Laura Ingraham: I regret to inform you that Biden will be president

Laura Ingraham: I regret to inform you that Biden will be president

Sorry, Laura, but you don’t get to decide that.

Only the Kraken decides.

Assuming he ever shows up, I mean.

This is a fascinating 90 seconds, both as a subject of Fox News Kremlinology and as a performance. Kremlinology: Why is Ingraham taking it upon herself to try to coax Sidney Powell fans back to reality, knowing how unhappy that’ll make them? Does she feel an ethical duty to do it? Did management put her up to it, recognizing that the longer the denial among the audience goes on, the more painful it’ll be for Fox? Is she just eager to transition MAGA Nation to a post-Trump populism? Ingraham’s one of the few major players in conservative media whose interest in nationalism seems a few inches deeper than “it’s what Trump believes so I believe it too.”

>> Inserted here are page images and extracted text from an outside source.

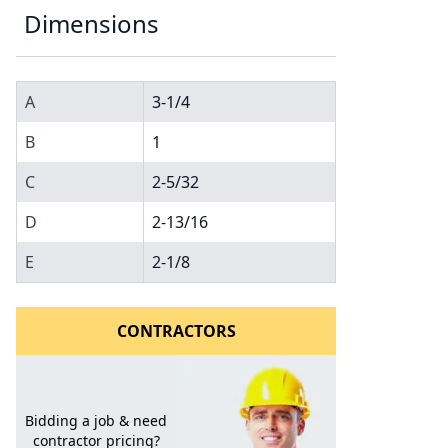
Dimensions
A
3-1/4
B
1
C
2-5/32
l to a Friend
D
2-13/16
E
2-1/8
CONTRACTORS
Bidding a job & need
contractor pricing?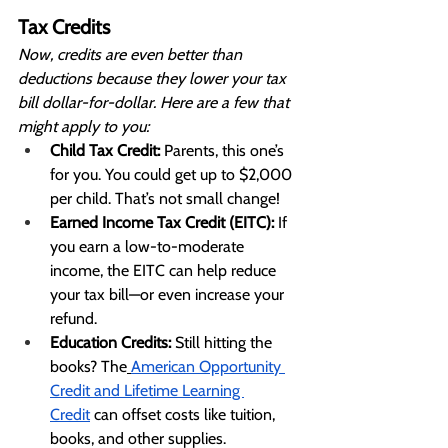
Tax Credits
Now, credits are even better than 
deductions because they lower your tax 
bill dollar-for-dollar. Here are a few that 
might apply to you:
Child Tax Credit:
 Parents, this one’s 
for you. You could get up to $2,000 
per child. That’s not small change!
Earned Income Tax Credit (EITC):
 If 
you earn a low-to-moderate 
income, the EITC can help reduce 
your tax bill—or even increase your 
refund.
Education Credits:
 Still hitting the 
books? The
American Opportunity 
Credit and Lifetime Learning 
Credit
 can offset costs like tuition, 
books, and other supplies.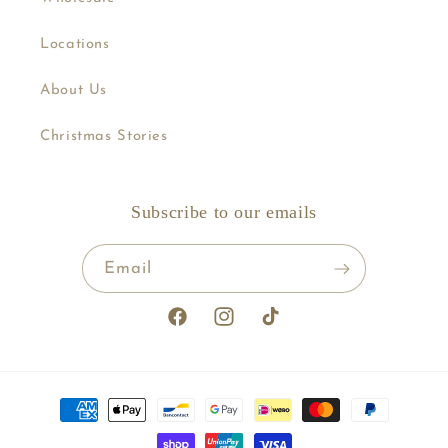
Locations
About Us
Christmas Stories
Subscribe to our emails
Email
Facebook
Instagram
TikTok
Payment
methods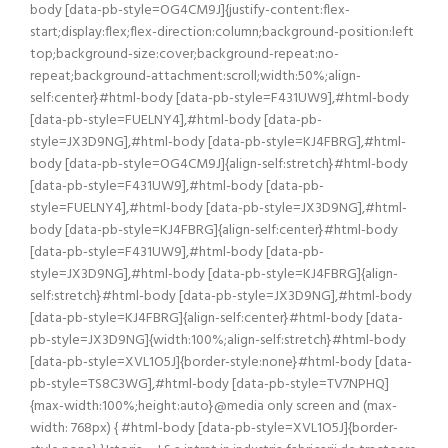
body [data-pb-style=OG4CM9J]{justify-content:flex-
start;display:flex;flex-direction:column;background-position:left
top;background-size:cover;background-repeat:no-
repeat;background-attachment:scroll;width:50%;align-
self:center}#html-body [data-pb-style=F431UW9],#html-body
[data-pb-style=FUELNY4],#html-body [data-pb-
style=JX3D9NG],#html-body [data-pb-style=KJ4FBRG],#html-
body [data-pb-style=OG4CM9J]{align-self:stretch}#html-body
[data-pb-style=F431UW9],#html-body [data-pb-
style=FUELNY4],#html-body [data-pb-style=JX3D9NG],#html-
body [data-pb-style=KJ4FBRG]{align-self:center}#html-body
[data-pb-style=F431UW9],#html-body [data-pb-
style=JX3D9NG],#html-body [data-pb-style=KJ4FBRG]{align-
self:stretch}#html-body [data-pb-style=JX3D9NG],#html-body
[data-pb-style=KJ4FBRG]{align-self:center}#html-body [data-
pb-style=JX3D9NG]{width:100%;align-self:stretch}#html-body
[data-pb-style=XVL1O5J]{border-style:none}#html-body [data-
pb-style=TS8C3WG],#html-body [data-pb-style=TV7NPHQ]
{max-width:100%;height:auto}@media only screen and (max-
width: 768px) { #html-body [data-pb-style=XVL1O5J]{border-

Performance-wise, it has the unmistakable feel of an intervention. You know me. You trust me. I am your friend. I’m going to approach you slowly now. Do not hate me for what I’m about to say. Watch, then read on.

Here’s an interesting point with which I don’t entirely agree:

If Powell were still a member of Trump’s “elite legal Delta Force ” or whatever, the skepticism of her on the right would be more restrained. There would have been no Rush Limbaugh monologue yesterday complaining that the emergence of the Kraken is overdue, for instance. But it *is* true that Powell’s wild conspiracy theories implicating Venezuela and ultimately Georgia Republicans like Brian Kemp and Kelly Loeffler emboldened some righties to challenge her even before Trump dumped her. Her allegations were so outlandish that even Fox’s 8 p.m. guy, the most widely watched cable news host in America, couldn’t ignore the blaring siren from his bullsh*t meter. One must take care in partisan media not to admit frankly that the emperor has no clothes, but as a matter of basic intellectual integrity Tucker felt obliged to at least allow for the possibility. Last week he watered it down as best he could to make it more digestible for his audience: “The emperor *might* have clothes, I’m certainly not ruling it out, but I’d like to see a little evidence before forming a conclusion.”

Not good enough. He and Fox might never be forgiven:

Two hours before Ingraham made her appeal to viewers last night, Carlson was on the air trying to win back disgruntled viewers by insisting that the election was unfair and the system is rigged — just not in the illegal way Sidney Powell would have us believe. It was rigged in “soft” ways, like the media refusing to ask Biden a hard question and Democrats making it easier to vote by mail and Twitter temporarily suppressing the Hunter Biden story. I’ve always thought Trump would eventually settle on that sort of argument to explain why he lost, that liberal influence over major opinion-shaping institutions meant he was always at a deep disadvantage. And I do think he’ll come around to that position eventually, although he’ll never quite relinquish the claims of outright fraud and cheating the way Carlson and Ingraham might.

Where Powell and Giuliani hurt Trump the most, I think, was by alienating the sort of conservative reporter or commentator who has establishment cred but who’s also generally friendly to Trump in their writing. Watch Byron York last night on Fox for an example, or read NRO’s coverage of the Trump legal effort since last week’s presser. These aren’t people who are going to suspend their disbelief in a QAnon-style conspiracy theory just because the spirit of partisan teamwork demands that they do so. Trump lost them when his lawyers went full kook, and that shift in opinion had ripple effects across mainstream righty media. Even Fox primetime.